The solid-state transformer (SST), also known as a power electronic transformer (PET), uses voltage level as a key indicator of its technological maturity and application scenarios. Currently, SSTs have reached voltage levels of 10 kV and 35 kV on the medium-voltage distribution side, while on the high-voltage transmission side, they remain in the stage of laboratory research and prototype validation. The table below clearly illustrates the current status of voltage levels across different application scenarios:
| Application Scenario | Voltage Level | Technical Status | Notes and Cases |
| Data Center / Building | 10kV | Commercial Application | There are many mature products. For example, CGIC provided a 10kV/2.4MW SST for the "East Digital and West Calculation" Gui'an Data Center. |
| Distribution Network / Park - level Demonstration | 10kV - 35kV | Demonstration Project | Some leading enterprises have launched 35kV prototypes and conducted grid - connected demonstrations, which is the highest voltage level known for engineering application so far. |
| Transmission Side of Power System | > 110kV | Laboratory Principle Prototype | Universities and research institutes (such as Tsinghua University, Global Energy Internet Research Institute) have developed prototypes with voltage levels of 110kV and even higher, but no commercial projects have been found so far. |
1. Why is it difficult to increase the voltage level?
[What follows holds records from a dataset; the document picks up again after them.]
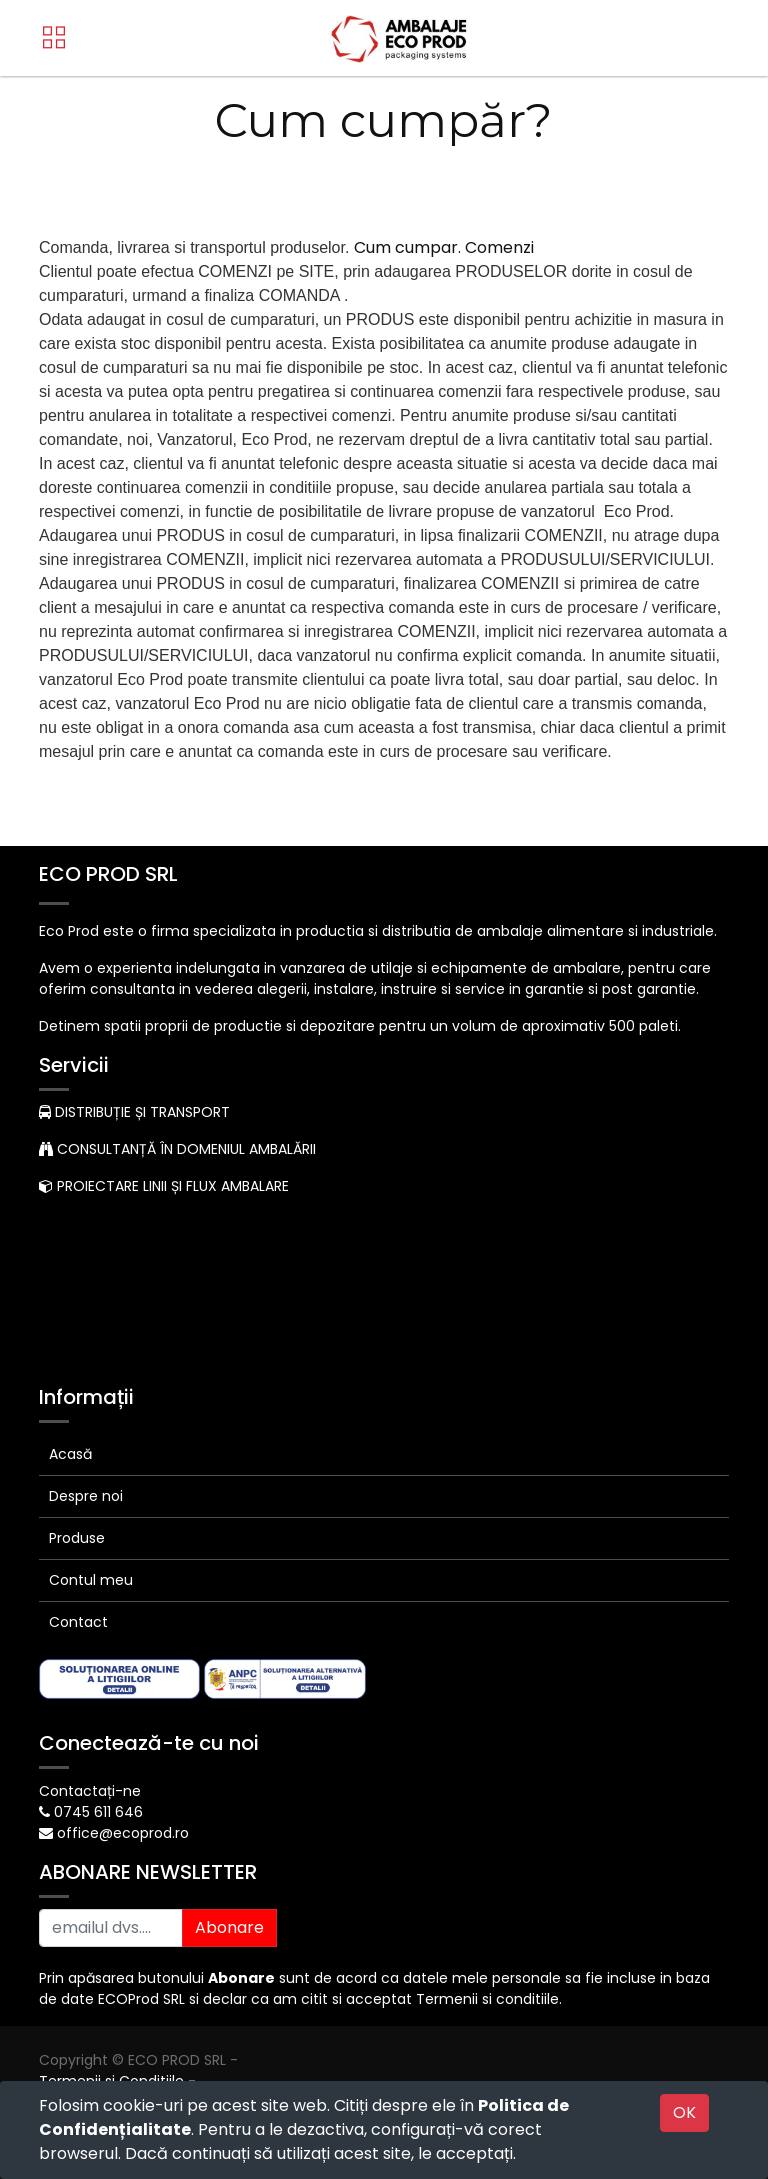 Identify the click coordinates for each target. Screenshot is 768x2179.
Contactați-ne (90, 1791)
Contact (78, 1622)
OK (684, 2112)
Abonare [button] (229, 1927)
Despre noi (86, 1496)
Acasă (70, 1454)
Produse (77, 1538)
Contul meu (91, 1580)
The voltage level of a solid-state transformer (SST) cannot be simply increased by stacking components; it is constrained by a series of fundamental technical challenges:
1.1 Voltage withstand limitation of power semiconductor devices
This is the core bottleneck. Currently, mainstream SSTs use silicon-based IGBTs or more advanced silicon carbide (SiC) MOSFETs.
The voltage rating of a single SiC device is typically around 10 kV to 15 kV. To handle higher system voltages (e.g., 35 kV), multiple devices must be connected in series. However, series connection introduces complex "voltage balancing issues," where even minor differences between devices can lead to voltage imbalance and result in module failure.
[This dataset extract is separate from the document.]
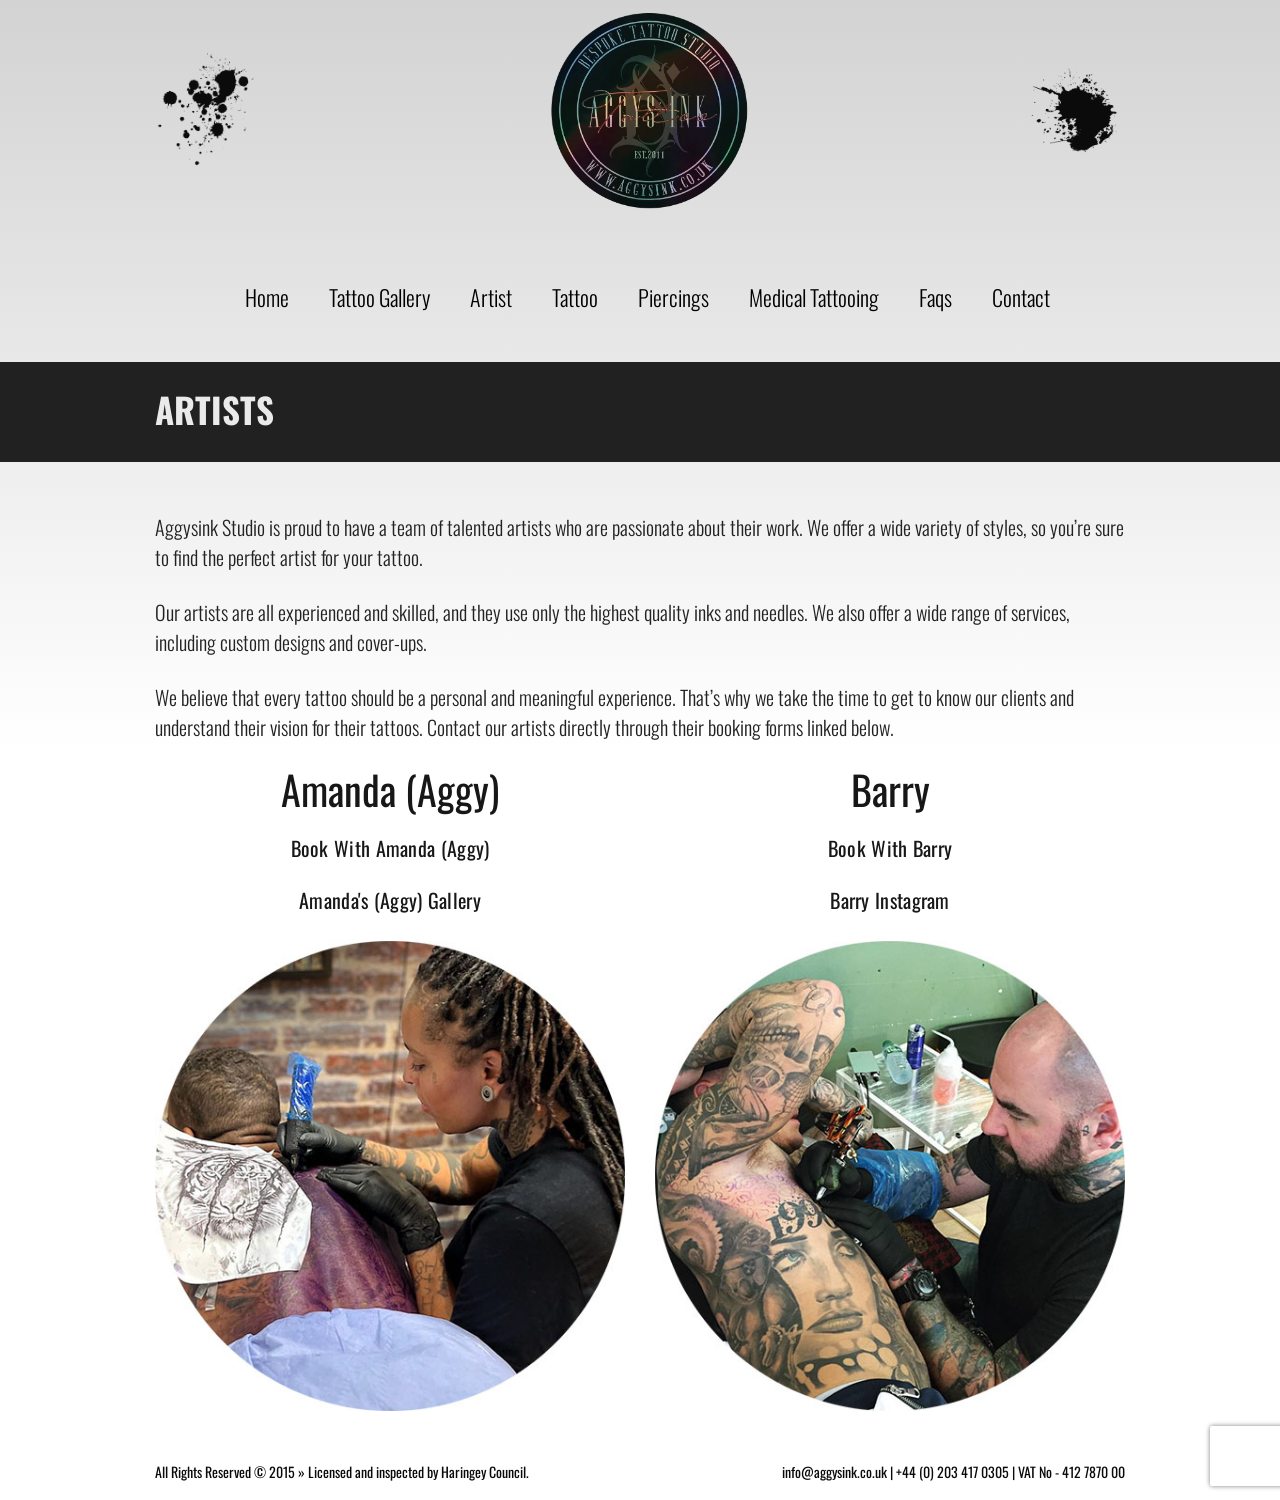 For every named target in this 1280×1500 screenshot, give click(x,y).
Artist (491, 297)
1.2 Challenges in high-frequency transformer insulation technology
The core advantage of SSTs lies in size reduction through high-frequency operation. However, under high frequencies, the performance of insulation materials and electric field distribution become extremely complex. The higher the voltage level, the more stringent the requirements for insulation design, manufacturing processes, and thermal management of the high-frequency transformer. Achieving tens of kV-level high-frequency insulation within a limited space represents a significant challenge in materials and design.
1.3 Complexity of system topology and control
To handle high voltages, SSTs typically adopt cascaded modular topologies (e.g., MMC—Modular Multilevel Converter). The higher the voltage level, the greater the number of sub-modules required, leading to an extremely complex system structure. Control difficulty increases exponentially, and both cost and failure rate rise accordingly.
2. Future Outlook
Despite the significant challenges, technological breakthroughs continue:
Device advancement: Higher-voltage-rated SiC and gallium nitride (GaN) devices are under development and represent the foundation for achieving higher-voltage SSTs.
Topology innovation: New circuit topologies, such as hybrid approaches (combining conventional transformers with power electronic converters), are considered a viable path for rapid breakthroughs in high-voltage applications.
Standardization: As organizations like IEEE begin to establish SST-related standards, this will promote standardized design and testing, accelerating technological maturity.
3. Conclusion
Currently, 10 kV SSTs have entered commercial application, and the 35 kV level represents the highest level achieved in demonstration projects, while voltage levels of 110 kV and above remain in the realm of forward-looking technical research. The advancement of solid-state transformer voltage levels is a gradual process that depends on coordinated progress in power semiconductors, materials science, control theory, and thermal management technologies.